With presidential hopeful Donald Trump appearing in Stateline on Saturday, and President Obama due there today, Zschau described his own campaign with Colorado Gov. Dick Lamm as “making mischief.”
“I’ve become estranged from the campaign trail,” he said. “I was one of the people who talked Dick Lamm into opposing Ross Perot, he said he wanted me with him. The whole campaign lasted four or five weeks.”
Over the intervening decades, Zschau said he has focused on working with young people in a university setting and starting companies, many with those students after they’ve graduated.
“I’ve had 2,500 students over the last 20 years combing those at Harvard and Princeton,” he said. “I meet my next class at UNR on Friday where I have 50 students taking a high tech entrepreneurship course.”
Today Zschau will be discussing how Western Nevada could turn out to be the next Silicon Valley, and some of the pitfalls it faces.
Zschau arrived in Silicon Valley in 1961, before it gained its fame.
“I arrived in Silicon Valley before it was Silicon Valley 55 years ago,” he said. “Through teaching activities at Stanford, I knew most of the pioneers of Silicon Valley and observed how it happened.”

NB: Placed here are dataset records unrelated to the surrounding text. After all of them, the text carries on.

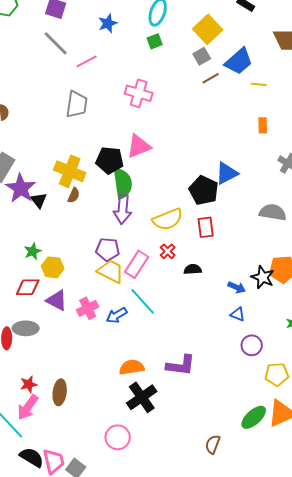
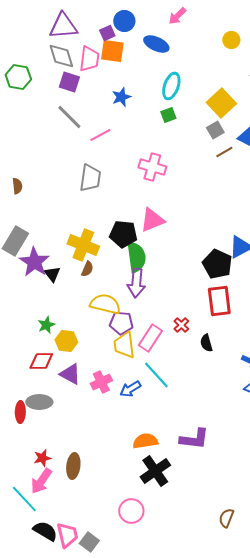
yellow semicircle: (168, 219) -> (105, 304), moved, turned -144
red rectangle: (206, 227) -> (219, 301), size x1.4
black semicircle: (193, 269) -> (206, 343), turned -102
yellow trapezoid: (111, 271) -> (124, 345), turned -124

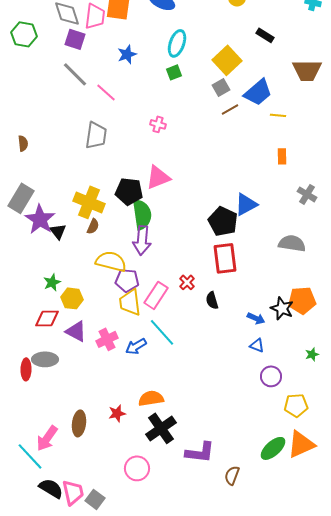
pink line: (100, 135) -> (106, 92), turned 70
pink cross: (152, 167) -> (158, 124), size x0.6
purple L-shape: (194, 439) -> (200, 452), moved
red star: (42, 458) -> (117, 413), moved

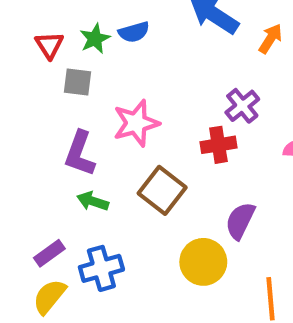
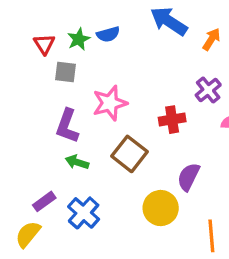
purple cross: (242, 106) -> (208, 90), moved
blue cross: (101, 268) -> (84, 213), turned -32
yellow semicircle: (49, 297) -> (28, 234), moved

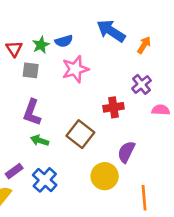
pink star: (110, 103) -> (75, 69), moved

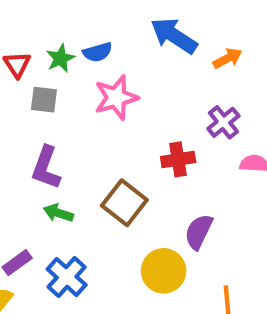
orange arrow: (144, 45) -> (228, 58), turned 30

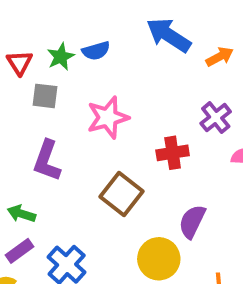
pink star: (116, 98) -> (108, 117), moved
green arrow: (58, 213) -> (21, 214), moved

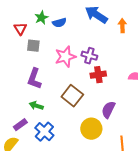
green star: (61, 57) -> (41, 18), moved
orange arrow: (220, 57) -> (122, 26), turned -64
purple cross: (216, 117) -> (89, 56), moved, turned -35
green arrow: (21, 214) -> (36, 106), moved

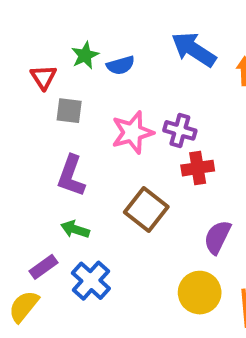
yellow circle: (91, 129) -> (200, 293), moved

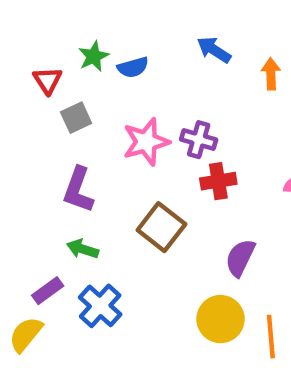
blue arrow: (194, 49) -> (214, 50), size x0.7
gray square: (69, 111) -> (76, 118), turned -32

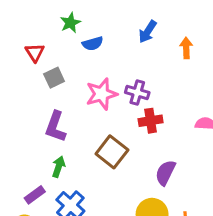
blue arrow: (214, 50) -> (148, 32), turned -90
green star: (94, 56) -> (70, 23), moved
green arrow: (83, 249) -> (59, 167), turned 90

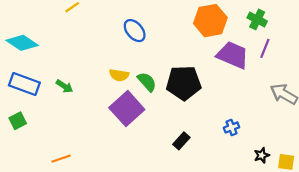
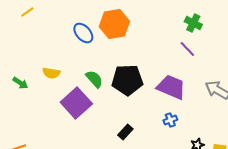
orange hexagon: (210, 21) -> (114, 24), moved
purple line: (265, 48) -> (187, 49), moved, turned -66
purple trapezoid: (233, 55) -> (171, 87), moved
yellow semicircle: (119, 75) -> (51, 73), moved

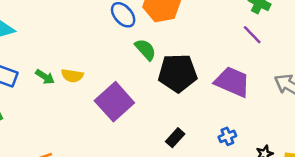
yellow semicircle: (51, 73) -> (72, 76), moved
green semicircle: (94, 79) -> (145, 50), moved
blue cross: (170, 120) -> (227, 136), moved

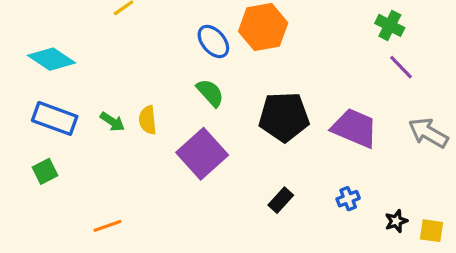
purple line: (252, 35) -> (401, 67), moved
green semicircle: (145, 50) -> (210, 93), moved
yellow semicircle: (72, 76) -> (148, 120), turned 75

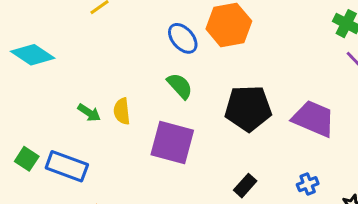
blue rectangle: (55, 118) -> (67, 166), moved
purple square: (202, 154) -> (172, 142), turned -33
green square: (45, 171) -> (27, 159), turned -30

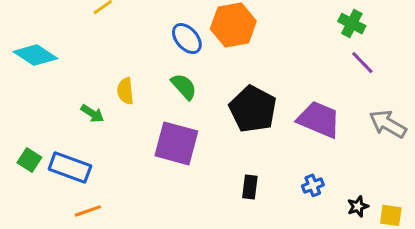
black pentagon: (248, 108) -> (253, 109), turned 30
yellow semicircle: (122, 111) -> (125, 91), moved
black rectangle: (245, 186) -> (250, 187), turned -35

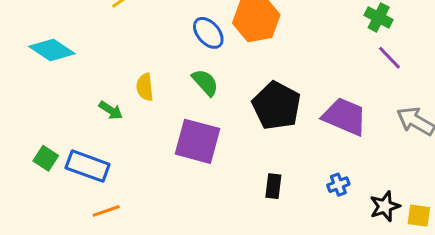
black star: (358, 206) -> (385, 206), size x1.4

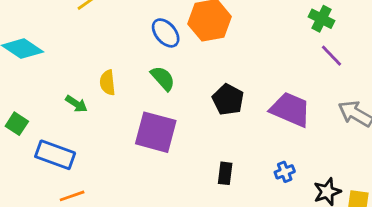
black pentagon: (276, 106) -> (228, 100), size x0.7
green square: (46, 158) -> (17, 124), moved

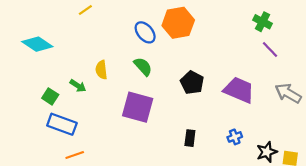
green square: (17, 124) -> (50, 96), moved

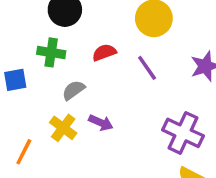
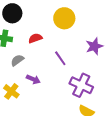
purple line: (147, 68) -> (60, 58), moved
yellow cross: (63, 128) -> (11, 91), moved

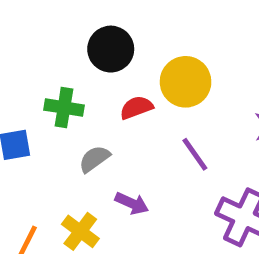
black circle: (12, 13) -> (111, 49), moved
yellow circle: (64, 18) -> (186, 82), moved

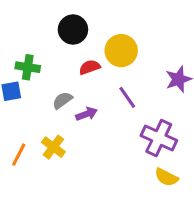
green cross: (64, 108) -> (28, 67), moved
purple arrow: (132, 203) -> (87, 114), moved, turned -45

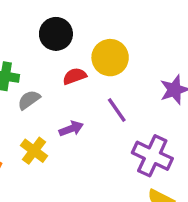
gray semicircle: (62, 100) -> (29, 100), moved
yellow cross: (53, 147) -> (34, 151), moved

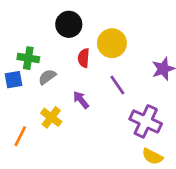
red semicircle: (75, 76) -> (84, 58), turned -66
purple arrow: (71, 129) -> (81, 100), turned -108

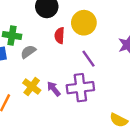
purple arrow: (81, 100) -> (54, 89), moved
purple cross: (146, 121) -> (80, 88), moved, turned -32

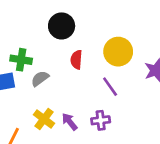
yellow circle: (84, 23) -> (118, 52), moved
purple cross: (80, 88) -> (101, 120), size x0.6

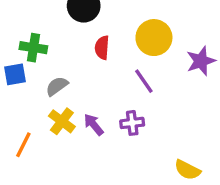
gray semicircle: (40, 79) -> (57, 86), moved

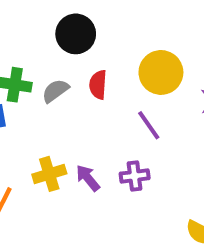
gray semicircle: (57, 86) -> (55, 91), moved
yellow cross: (62, 121) -> (49, 174), turned 36

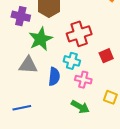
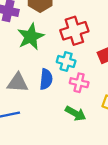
gray triangle: (28, 65) -> (18, 83), moved

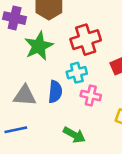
cyan cross: (66, 61) -> (77, 73), turned -30
green arrow: (76, 113) -> (74, 135), moved

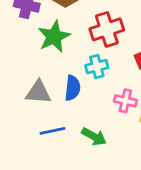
pink cross: (91, 96) -> (125, 101), moved
blue line: (16, 130) -> (53, 131), moved

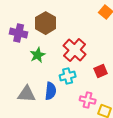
red cross: (107, 29) -> (75, 50), turned -30
green star: (54, 37) -> (38, 55), size x0.7

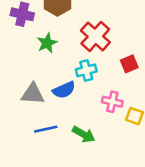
blue semicircle: (51, 91) -> (64, 90), turned 60

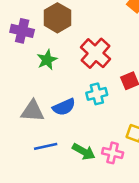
cyan cross: (86, 70) -> (97, 94), moved
pink cross: (112, 102) -> (113, 153), moved

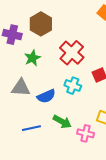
cyan cross: (97, 94) -> (73, 86), turned 35
gray triangle: (33, 111) -> (21, 88), moved
green arrow: (84, 152) -> (62, 122), moved

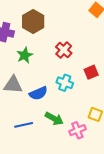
red cross: (72, 53) -> (64, 50), size x0.7
pink cross: (86, 133) -> (77, 130), turned -35

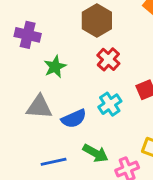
brown hexagon: (33, 22) -> (97, 21), moved
cyan cross: (65, 83) -> (110, 104), turned 35

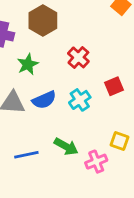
brown hexagon: (97, 21) -> (43, 20), moved
blue semicircle: (74, 119) -> (44, 100), moved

He said huge companies and tax incentives weren’t in the mix when the technology revolution arrived in the Bay Area.
“Hewlett Packard in 1961 had sales of $100 million, and it was one of the bigger employers in the area,” he said. “Silicon Valley didn’t happen by bringing in big companies, but rather was built organically from a bunch of small companies. My concern is that unlike Silicon Valley, which didn’t have state subsidies or brought in big companies, this area has the chance to screw it up.”
Zschau said allowing business to grow at its own pace allows the market to adapt.
“When you bring in a company that’s creating 50,000 jobs, you’re going to drive up the cost of living and the cost of housing,” he said. “My great concern is that when you focus on bringing in a bunch of big companies, that you won’t get the results you want.”
Today, Zschau will be talking to residents about Northern Nevada’s high technology future at the CVIC Hall in Minden. The doors open at 5 p.m. The speech is being sponsored by Sara LaFrance’s campaign for Nevada System for Higher Education regent.
LaFrance said she heard him speak at the University of Nevada, Reno.
“He talked about why this area is ripe to be the next Silicon Valley,” she said.
He represented the area around Silicon Valley in Congress during two terms in the 1980s.
Zschau describes purchasing his landing in northwest Carson Valley as an impulse buy.
“We were living in an antique for many years on Nantucket Island,” he said. “I was teaching at Harvard Business School and then shifted at Princeton. In fall 2012 my wife and I felt it was time for a change.”
A few months later they sold the East Coast house after 30 years and shipped their belongings to Denver.
“We knew we wanted someplace at a high altitude on the east side of a mountain range,” he said. “We didn’t find anything in Denver, but we saw Carson was sort of like Denver. We bought a house here, though we’d never been here before.”